The Chinese military has also been active in the Caribbean basin, selling patrol vessels to the Trinidad & Tobago navy and hardware to the Jamaican armed forces. Several island nations are collaborating with China on regional security.
“The fact is, China has managed to leverage its role as a champion of forgotten and neglected nations, and found willing clients,” said Margaret Myers, who runs the Asian Latin America program at the Inter-American Dialogue. “Whether it’s climate change or trade, they’re working to establish connections, and Belt and Road purports to offer an alternative model.” It hasn’t hurt that even as the U.S. and European Union bought few Caribbean goods in the first quarter of 2019, Chinese import demand was still growing.
Not everyone sees the Chinese as developing world champions. Local companies complain that the Chinese import wage slaves instead of hiring locally and crowd out national contracts by low-balling bids. In a 2017 video still generating comment on the web, former Jamaican national security minister Peter Bunting denounced the “new colonialism,” as China “took over” construction and architecture. Other critics warn of the fine print and conditions – importing Chinese labor and machines, multiyear tax breaks – written into finance agreements. “Chinese loans cannot compare to the low interest credit from the Inter-American Development Bank or the World Bank,” said one former official from a multilateral lender.
Yet one of the perks Chinese bring to the table is their ability as interlopers to disrupt the schemes of clubby insiders who leverage cronyism, hired muscle and padded contracts to game public works. Sandra Glasgow, now a business consultant, got a glimpse of that possibility as early as 2001, when she oversaw a $100 million tender to build the Technology Innovation Center at University of Technology Jamaica. A Chinese company won the contract, easily outbidding the local competition, then delivered the project before deadline.
The native construction “dons” were incensed, and even staged a nighttime shoot-up of the Chinese workers’ dormitory. But a taboo had been broken. “The work was excellent and quick, without many defects. That stood out,” Glasgow said. The Chinese have gone on to build highways, hotels and homes in Jamaica. One prize client is Grace Kennedy Group, a signature Jamaican food and financial services conglomerate, which hired a Chinese contractor to raise a new headquarters in Kingston. Jamaica signed on to the BRI in April, a watershed for the largest Caribbean nation with historical ties to the U.S.

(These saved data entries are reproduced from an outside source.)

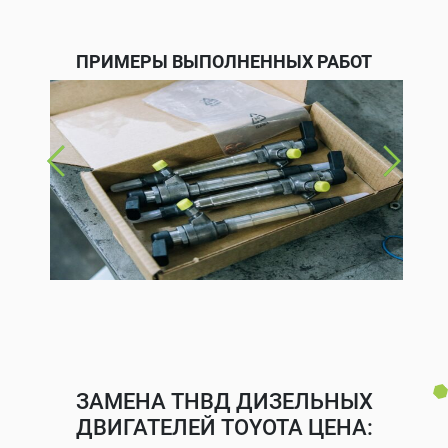
ПРИМЕРЫ ВЫПОЛНЕННЫХ РАБОТ
ЗАМЕНА ТНВД ДИЗЕЛЬНЫХ
ДВИГАТЕЛЕЙ TOYOTA ЦЕНА:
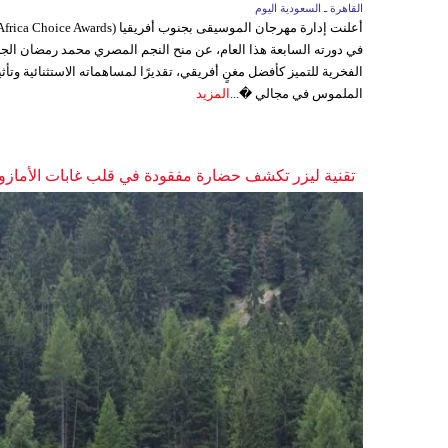
القاهرة ـ السعودية اليوم
في دورته السابعة هذا العام، عن منح النجم المصري محمد رمضان الجا
الفخرية للتميز كأفضل مغنٍ أفريقي، تقديرًا لمساهماته الاستثنائية وتأثي
الملموس في مجالي �...
المزيد
تقنية ليزر تكشف حضارة مفقودة في قلب غابات الأمازو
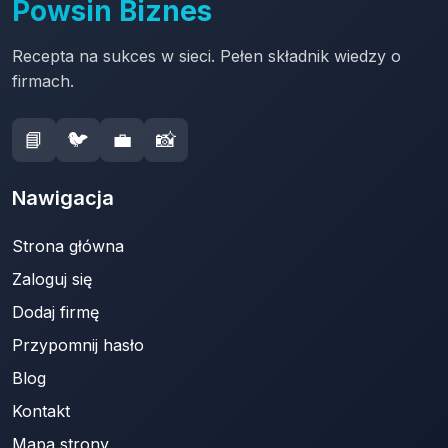
Powsin Biznes
Recepta na sukces w sieci. Pełen składnik wiedzy o
firmach.
📘
🐦
💼
📸
Nawigacja
Strona główna
Zaloguj się
Dodaj firmę
Przypomnij hasło
Blog
Kontakt
Mapa strony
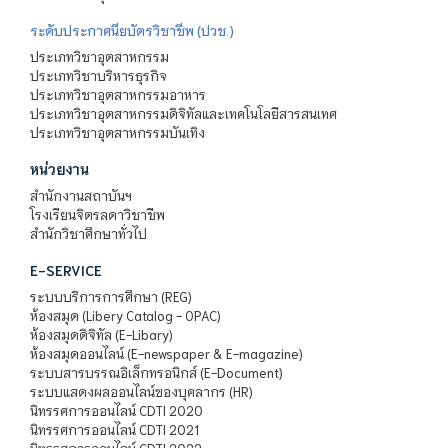
ระดับประกาศนียบัตรวิชาชีพ (ปวช.)
ประเภทวิชาอุตสาหกรรม
ประเภทวิชาบริหารธุรกิจ
ประเภทวิชาอุตสาหกรรมอาหาร
ประเภทวิชาอุตสาหกรรมดิจิทัลและเทคโนโลยีสารสนเทศ
ประเภทวิชาอุตสาหกรรมบันเทิง
หน่วยงาน
สำนักงานสถาบันฯ
โรงเรียนจิตรลดาวิชาชีพ
สำนักวิชาศึกษาทั่วไป
E-SERVICE
ระบบบริการการศึกษา (REG)
ห้องสมุด (Libery Catalog - OPAC)
ห้องสมุดดิจิทัล (E-Libary)
ห้องสมุดออนไลน์ (E-newspaper & E-magazine)
ระบบสารบรรณอิเล็กทรอนิกส์ (E-Document)
ระบบแสดงผลออนไลน์ของบุคลากร (HR)
นิทรรศการออนไลน์ CDTI 2020
นิทรรศการออนไลน์ CDTI 2021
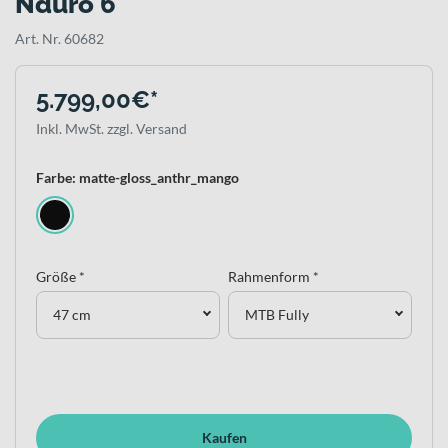
Nduro 6
Art. Nr. 60682
5.799,00€*
Inkl. MwSt. zzgl. Versand
Farbe: matte-gloss_anthr_mango
Größe *
Rahmenform *
47 cm
MTB Fully
Kaufen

The China critics are still vocal, but the newcomers appear to be learning from their missteps elsewhere to lighten their footprint on a host economy, guarantee jobs for national workers and share contracts with native companies.
For all Washington’s warnings about predatory alliances, it left a vacuum that China has filled. U.S. aid to the region has dropped sharply, a trend accentuated under Trump, whose hemispheric attention has locked onto politically expedient targets like illegal migrants and narcotics. “The kind of support we used to look for from the U.S., the United Kingdom and Europe, we don’t get anymore. You kind of get the feeling the U.S. has dropped the ball,” said Glasgow.

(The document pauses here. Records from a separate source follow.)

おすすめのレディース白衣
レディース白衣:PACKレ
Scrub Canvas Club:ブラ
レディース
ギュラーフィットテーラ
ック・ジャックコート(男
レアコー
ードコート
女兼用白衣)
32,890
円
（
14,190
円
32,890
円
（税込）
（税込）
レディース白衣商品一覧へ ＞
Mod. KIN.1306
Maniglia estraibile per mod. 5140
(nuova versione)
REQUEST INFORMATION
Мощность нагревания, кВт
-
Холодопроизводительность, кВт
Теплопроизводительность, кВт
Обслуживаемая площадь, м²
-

Instead of pumping up the threats from afar, the U.S. might take China’s cue and turn its gaze back to friends and neighbours near its shores. Answering Belt and Road with enhanced aid and trade would already be a diplomatic win for an overlooked region.
A few more regional diplofests at Trump’s Mar-a-Lago resort would help. For their part, Jamaica and its neighbours may not be able to match their suitors for negotiating leverage and realpolitik, but they have a lot to gain by learning how better to play the field.